Yousafzai presented U.N. Secretary-General Ban Ki-moon with a petition signed by 4 million people, asking leaders to guarantee that 57 million children around the world who are not able to receive an education be given the opportunity to do so.
In July, action star Chuck Norris took to his WND column to praise Yousafzai for having the courage to advocate girls' and women's education around the world.
"Aren't those some riveting truths and, even more, a rallying cry to continue to fight tyranny over the human mind and spirit?" Norris asked. "When courageous souls are willing to confront strongholds, they can overcome any adversity and change any culture."
Norris added, "Malala is a warrior wiser than any extremist leader. She knows the Taliban members are afraid of educated women because they know that women's freedom means their loss of control and demise. They fear women will know the truth and the truth will set them free."
According to a Reuters, 5 million children in Pakistan do not attend school.
But now that Yousafzai has released her book, "I Am Malala," a massive media campaign has been launched in yet another effort to silence her, according to the Middle East Media Research institute, or MEMRI.
"[S]ome columnists selected passages from her book on issues that could be sensitive in Pakistan's deeply religious society and launched a media campaign to discredit the teenage youth icon among Pakistani children," MEMRI reported.
In one instance, Zaid Hamid, a security analyst who is reportedly "perceived in Pakistan as a demagogue advocating jihad for the establishment of a global Islamic caliphate," declared:
"[Yousafzai] is just a 14-year-old girl and she is not a thinker, a philosopher or an ideologue. But now … a small innocent girl is being used and abused [by the West] against the state of Pakistan, against Muslims."
In July, Hamid told a Pakistan television channel:
"The majority of the people in Pakistan has now begun to understand that more than 100,000 Muslims have been killed at the hands of the [Tehreek-e-Taliban Pakistan]. And picking up an injured 14-year-old girl [Yousafzai] from among those over 100,000 dead and attempting through her to give this impression that Pakistan is against girls' education, the religion of Islam is against girls education, to me, it is the similar kind of disinformation and propaganda which was carried out against the Taliban in Afghanistan that they are against the education of Afghan girls."
He continued, "However, the reality is that they were opposed to co-education [system]. We don't justify, in any case, what has happened to Malala. The Tehreek-e-Taliban Pakistan was not our creation. It is now a known fact that they are the CIA and [India's] RAW-backed militants who, while sitting in Afghanistan, are waging a war against the state of Pakistan. They are not fighting against women's education only. …"
The anchor asked Hamid, "Zaid Sahib, you are saying that the West is not raising the issue of the killings of 100,000 people but it is picking up the case of a girl, Malala Yousafzai.
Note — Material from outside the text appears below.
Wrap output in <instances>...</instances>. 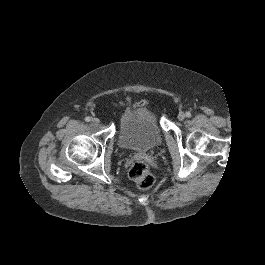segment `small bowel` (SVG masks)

What are you saying, is there also a conspiracy on the issue of Malala in your view?"
Hamid referenced an Oscar-winning documentary by Pakistani filmmaker Sharmeen Obaid-Chinoy called, "Saving Face."
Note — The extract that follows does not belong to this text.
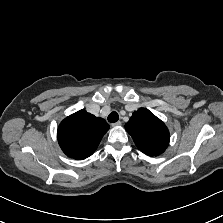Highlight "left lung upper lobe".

"[In the film,] acid is thrown on the face of a woman, and that film was awarded to give the impression that all the Pakistani men keep throwing acid on every woman's face in Pakistan," he argued. "And you never see our positive things being projected in the world."
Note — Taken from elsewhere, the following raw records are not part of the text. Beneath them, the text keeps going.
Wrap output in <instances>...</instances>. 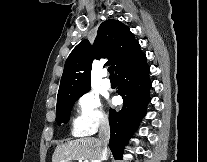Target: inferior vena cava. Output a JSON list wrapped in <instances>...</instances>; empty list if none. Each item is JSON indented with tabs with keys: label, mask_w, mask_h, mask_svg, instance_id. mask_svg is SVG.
Listing matches in <instances>:
<instances>
[{
	"label": "inferior vena cava",
	"mask_w": 207,
	"mask_h": 162,
	"mask_svg": "<svg viewBox=\"0 0 207 162\" xmlns=\"http://www.w3.org/2000/svg\"><path fill=\"white\" fill-rule=\"evenodd\" d=\"M110 139V125L107 118H103L100 123L99 128V140L101 144L103 145V149L100 154V159L98 162H101L102 160L107 159V145L109 143Z\"/></svg>",
	"instance_id": "inferior-vena-cava-1"
}]
</instances>
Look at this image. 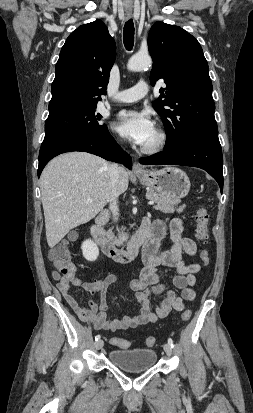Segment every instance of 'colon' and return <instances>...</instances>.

While Hamid claimed his "sympathies are with Malala," he added, "We don't believe the propaganda, whether she got the bullet or not [fired by the Taliban militants]. In short, she was shot at and got injured and suffered atrocities and brutalities. She is just a 14-year-old girl and she is not a thinker, a philosopher, or an ideologue, but now that a small innocent girl is being used and abused against the state of Pakistan, against Muslims, to give this impression that the whole fight of the [Taliban] in Pakistan is perhaps a war against women's education."